A 20-year-old man who allegedly developed gynecomastia due to his use of Risperdal as an 8-year-old child is now presenting evidence to a jury in Philadelphia. Court documents indicate that the case is the first Risperdal gynecomastia claim to head to trial in a mass tort litigation that involves some 1,257 product liability filings over the drug’s alleged side effects.
Risperdal is an atypical antipsychotic that is now approved to treat certain mental disorder in adults and children, as well as irritability in children (5-to-16 years of age) with autistic disorder. However, Risperdal’s pediatric indications weren’t approved until 2006 – several years after the Plaintiff named in this claim began taking the antipsychotic medication. Among other things, he alleges that Johnson & Johnson’s Janssen Pharmaceuticals unit improperly marketed Risperdal for off-label pediatric uses without informing doctors that the drug could increase prolactin levels in children. Prolactin is a hormone that promotes breast growth, and has also been associated with gynecomastia, or excessive breast growth, in men and boys.

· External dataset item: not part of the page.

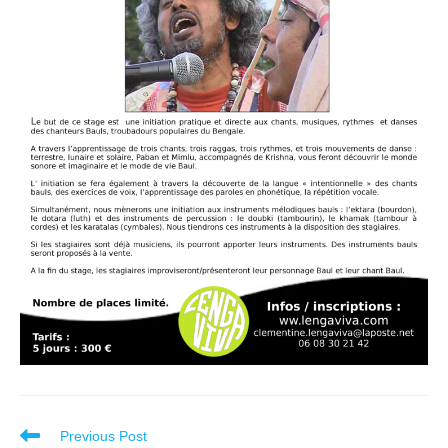
Read
Previous Post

During opening statements in the Philadelphia Court of Common Pleas on January 23rd, the Plaintiff’s attorney accused Janssen of failing in its duty to be transparent about the risks associated with Risperdal. Among other things, the lawyer alleged that the company had said that only around 1 in 1,000 boys treated with the drug would develop the condition, when the real risk was closer to 1 in 100.
“When you’re dealing with the most fragile among us, in a drug that isn’t even approved for the indication, and you find a problem, do you open the window for everyone to see or do you try to pull the shades?,” the Plaintiff’s attorney asked the 16-member jury.
As a bellwether trial, this case is being closely watched by other gynecomastia plaintiffs who have claims pending in the proceeding. In large, complex litigations like this, bellwether trials are used to gauge the strength of claims put forth in similar Risperdal lawsuits, and their outcomes may provide valuable insight into other jury rulings in those lawsuits.
Johnson & Johnson and Janssen have faced legal trouble over Risperdal for years. In November 2013, for example, the company reached a $2.2 billion settlement with the U.S. Department of Justice over the marketing of Risperdal and other drugs. Among other things, the companies were accused of concealing the risks associated with Risperdal, and of improperly marketing the medication for off-label indications, including for use in children.